TASK DETAILS: All lines from the one containing "Cmentarze Project (82, 261)" through the end of the entries below should appear in the answer exactly, with no others.

Pixel coordinate grounding data
^^^^^^^^

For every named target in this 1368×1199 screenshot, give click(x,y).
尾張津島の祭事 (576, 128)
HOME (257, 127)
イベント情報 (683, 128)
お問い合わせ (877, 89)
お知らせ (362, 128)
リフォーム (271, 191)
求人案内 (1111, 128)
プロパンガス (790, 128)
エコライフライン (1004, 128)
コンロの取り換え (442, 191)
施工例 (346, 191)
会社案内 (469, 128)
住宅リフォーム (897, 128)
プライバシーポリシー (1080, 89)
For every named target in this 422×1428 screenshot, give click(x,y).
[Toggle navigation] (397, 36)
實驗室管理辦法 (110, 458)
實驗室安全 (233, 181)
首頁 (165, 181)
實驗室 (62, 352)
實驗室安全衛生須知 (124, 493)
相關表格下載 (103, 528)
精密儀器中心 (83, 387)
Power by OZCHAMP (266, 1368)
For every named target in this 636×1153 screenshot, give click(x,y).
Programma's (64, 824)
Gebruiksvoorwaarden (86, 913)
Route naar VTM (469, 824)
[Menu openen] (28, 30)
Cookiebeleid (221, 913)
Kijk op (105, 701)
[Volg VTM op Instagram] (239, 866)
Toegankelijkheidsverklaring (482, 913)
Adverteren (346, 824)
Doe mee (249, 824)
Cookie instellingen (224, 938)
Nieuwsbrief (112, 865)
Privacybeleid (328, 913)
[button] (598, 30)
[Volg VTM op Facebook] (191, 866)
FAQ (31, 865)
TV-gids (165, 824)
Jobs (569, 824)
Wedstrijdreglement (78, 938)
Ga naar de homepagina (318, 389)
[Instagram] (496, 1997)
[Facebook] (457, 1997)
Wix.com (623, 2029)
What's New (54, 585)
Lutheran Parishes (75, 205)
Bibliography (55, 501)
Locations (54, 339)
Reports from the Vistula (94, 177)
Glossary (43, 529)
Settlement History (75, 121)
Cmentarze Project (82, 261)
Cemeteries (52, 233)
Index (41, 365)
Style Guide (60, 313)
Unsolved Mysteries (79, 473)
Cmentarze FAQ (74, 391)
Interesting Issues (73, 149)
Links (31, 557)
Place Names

^^^^^^^^

YOUR SOLUTION:
Cmentarze Project (82, 261)
Cemeteries (52, 233)
Index (41, 365)
Style Guide (60, 313)
Unsolved Mysteries (79, 473)
Cmentarze FAQ (74, 391)
Interesting Issues (73, 149)
Links (31, 557)
Place Names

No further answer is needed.